* _PROBLEM TO SOLVE_
Set down, character for character, everything in the records below from the line holding "FACTS & FIGURES" down to the line holding "rates, and conversion", and no other line.
━━━━━━━━━━
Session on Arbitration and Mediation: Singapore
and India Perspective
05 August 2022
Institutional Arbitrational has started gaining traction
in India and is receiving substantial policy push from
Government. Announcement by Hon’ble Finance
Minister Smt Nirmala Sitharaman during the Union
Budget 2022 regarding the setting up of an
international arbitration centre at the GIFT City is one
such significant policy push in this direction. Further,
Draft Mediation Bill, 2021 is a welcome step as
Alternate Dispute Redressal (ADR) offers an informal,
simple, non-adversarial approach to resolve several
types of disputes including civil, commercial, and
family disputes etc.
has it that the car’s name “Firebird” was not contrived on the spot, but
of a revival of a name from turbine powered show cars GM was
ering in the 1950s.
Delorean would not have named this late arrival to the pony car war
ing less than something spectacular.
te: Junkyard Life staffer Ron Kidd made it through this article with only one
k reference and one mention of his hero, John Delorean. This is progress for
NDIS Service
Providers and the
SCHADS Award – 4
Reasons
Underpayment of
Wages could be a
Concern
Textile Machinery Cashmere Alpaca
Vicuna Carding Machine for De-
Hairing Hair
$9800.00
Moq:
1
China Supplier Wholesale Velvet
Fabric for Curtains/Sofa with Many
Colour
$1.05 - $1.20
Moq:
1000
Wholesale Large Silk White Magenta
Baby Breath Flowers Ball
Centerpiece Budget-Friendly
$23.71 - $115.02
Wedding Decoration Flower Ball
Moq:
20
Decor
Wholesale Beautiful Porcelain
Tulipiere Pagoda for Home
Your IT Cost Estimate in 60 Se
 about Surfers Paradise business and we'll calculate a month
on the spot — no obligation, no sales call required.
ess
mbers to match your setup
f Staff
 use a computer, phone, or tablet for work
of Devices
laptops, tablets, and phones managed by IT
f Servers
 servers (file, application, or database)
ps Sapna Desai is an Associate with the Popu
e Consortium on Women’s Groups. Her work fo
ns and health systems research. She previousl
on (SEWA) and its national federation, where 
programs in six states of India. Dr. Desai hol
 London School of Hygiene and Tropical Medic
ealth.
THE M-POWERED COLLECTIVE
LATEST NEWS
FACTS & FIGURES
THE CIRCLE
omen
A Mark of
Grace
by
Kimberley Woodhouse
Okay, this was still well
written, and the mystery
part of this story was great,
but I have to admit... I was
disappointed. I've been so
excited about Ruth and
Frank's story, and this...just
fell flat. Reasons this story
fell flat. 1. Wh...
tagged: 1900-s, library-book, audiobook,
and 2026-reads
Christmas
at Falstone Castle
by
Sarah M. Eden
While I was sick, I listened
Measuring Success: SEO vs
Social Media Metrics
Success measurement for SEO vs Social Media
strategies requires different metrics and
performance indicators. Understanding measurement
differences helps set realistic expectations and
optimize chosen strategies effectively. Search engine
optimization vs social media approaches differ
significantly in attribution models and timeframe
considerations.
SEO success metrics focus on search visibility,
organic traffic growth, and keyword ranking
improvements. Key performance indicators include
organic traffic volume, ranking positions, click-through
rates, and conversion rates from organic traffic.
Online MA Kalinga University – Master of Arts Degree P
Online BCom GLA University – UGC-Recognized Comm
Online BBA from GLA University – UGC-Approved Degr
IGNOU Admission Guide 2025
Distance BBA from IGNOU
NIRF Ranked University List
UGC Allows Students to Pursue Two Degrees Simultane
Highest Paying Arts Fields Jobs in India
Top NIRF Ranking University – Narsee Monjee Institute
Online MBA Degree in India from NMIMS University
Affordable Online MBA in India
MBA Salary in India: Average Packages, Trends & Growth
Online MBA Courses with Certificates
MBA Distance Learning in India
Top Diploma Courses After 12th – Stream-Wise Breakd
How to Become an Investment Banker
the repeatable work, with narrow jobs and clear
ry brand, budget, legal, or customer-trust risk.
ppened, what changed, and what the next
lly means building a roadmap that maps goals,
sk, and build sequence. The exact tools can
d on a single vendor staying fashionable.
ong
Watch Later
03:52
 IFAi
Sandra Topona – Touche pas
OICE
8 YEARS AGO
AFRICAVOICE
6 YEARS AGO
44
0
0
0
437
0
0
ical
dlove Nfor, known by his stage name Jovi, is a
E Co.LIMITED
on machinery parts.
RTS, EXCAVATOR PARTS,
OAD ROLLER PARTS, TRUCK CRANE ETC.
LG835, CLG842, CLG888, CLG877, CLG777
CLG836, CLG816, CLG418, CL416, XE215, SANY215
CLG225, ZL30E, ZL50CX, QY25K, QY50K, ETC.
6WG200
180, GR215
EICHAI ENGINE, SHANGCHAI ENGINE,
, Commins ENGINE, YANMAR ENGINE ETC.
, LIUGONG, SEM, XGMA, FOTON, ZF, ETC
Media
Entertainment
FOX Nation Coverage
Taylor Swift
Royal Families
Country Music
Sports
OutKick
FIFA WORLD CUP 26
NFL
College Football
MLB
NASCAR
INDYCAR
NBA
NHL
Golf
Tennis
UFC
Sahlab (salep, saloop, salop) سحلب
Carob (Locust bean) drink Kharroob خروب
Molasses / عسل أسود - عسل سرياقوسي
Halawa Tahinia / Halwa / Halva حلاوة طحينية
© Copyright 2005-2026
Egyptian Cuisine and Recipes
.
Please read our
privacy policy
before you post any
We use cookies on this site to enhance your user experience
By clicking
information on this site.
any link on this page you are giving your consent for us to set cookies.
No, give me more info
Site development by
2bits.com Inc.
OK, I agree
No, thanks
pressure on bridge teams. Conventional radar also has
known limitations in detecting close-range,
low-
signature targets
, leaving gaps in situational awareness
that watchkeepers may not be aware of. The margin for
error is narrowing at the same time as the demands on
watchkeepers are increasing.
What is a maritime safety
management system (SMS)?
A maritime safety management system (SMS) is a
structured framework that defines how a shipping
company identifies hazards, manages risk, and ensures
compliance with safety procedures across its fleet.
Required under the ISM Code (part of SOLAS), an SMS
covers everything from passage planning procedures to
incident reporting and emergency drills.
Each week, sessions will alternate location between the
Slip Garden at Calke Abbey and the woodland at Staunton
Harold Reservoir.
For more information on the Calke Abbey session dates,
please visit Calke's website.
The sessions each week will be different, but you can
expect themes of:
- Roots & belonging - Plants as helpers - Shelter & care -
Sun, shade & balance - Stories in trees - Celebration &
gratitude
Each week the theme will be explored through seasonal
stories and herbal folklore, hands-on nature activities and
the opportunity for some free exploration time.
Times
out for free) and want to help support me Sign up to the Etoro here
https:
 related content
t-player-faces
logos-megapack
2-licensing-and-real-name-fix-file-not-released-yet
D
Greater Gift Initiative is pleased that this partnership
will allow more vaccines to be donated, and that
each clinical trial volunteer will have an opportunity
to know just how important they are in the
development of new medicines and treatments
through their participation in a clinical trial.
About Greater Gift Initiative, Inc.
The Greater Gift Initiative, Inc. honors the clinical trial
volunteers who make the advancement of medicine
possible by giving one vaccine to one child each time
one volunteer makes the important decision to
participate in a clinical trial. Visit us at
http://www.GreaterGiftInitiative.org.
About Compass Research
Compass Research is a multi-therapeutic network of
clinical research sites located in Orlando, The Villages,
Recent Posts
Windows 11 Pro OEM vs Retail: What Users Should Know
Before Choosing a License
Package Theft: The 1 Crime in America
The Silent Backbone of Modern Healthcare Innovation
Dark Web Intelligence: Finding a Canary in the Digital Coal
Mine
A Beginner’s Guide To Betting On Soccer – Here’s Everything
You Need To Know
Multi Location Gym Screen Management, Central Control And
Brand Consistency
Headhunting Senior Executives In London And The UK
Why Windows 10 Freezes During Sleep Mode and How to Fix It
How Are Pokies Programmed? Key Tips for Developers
━━━━━━━━━━
* _SOLUTION FOR THIS PROBLEM_
FACTS & FIGURES
THE CIRCLE
omen
A Mark of
Grace
by
Kimberley Woodhouse
Okay, this was still well
written, and the mystery
part of this story was great,
but I have to admit... I was
disappointed. I've been so
excited about Ruth and
Frank's story, and this...just
fell flat. Reasons this story
fell flat. 1. Wh...
tagged: 1900-s, library-book, audiobook,
and 2026-reads
Christmas
at Falstone Castle
by
Sarah M. Eden
While I was sick, I listened
Measuring Success: SEO vs
Social Media Metrics
Success measurement for SEO vs Social Media
strategies requires different metrics and
performance indicators. Understanding measurement
differences helps set realistic expectations and
optimize chosen strategies effectively. Search engine
optimization vs social media approaches differ
significantly in attribution models and timeframe
considerations.
SEO success metrics focus on search visibility,
organic traffic growth, and keyword ranking
improvements. Key performance indicators include
organic traffic volume, ranking positions, click-through
rates, and conversion rates from organic traffic.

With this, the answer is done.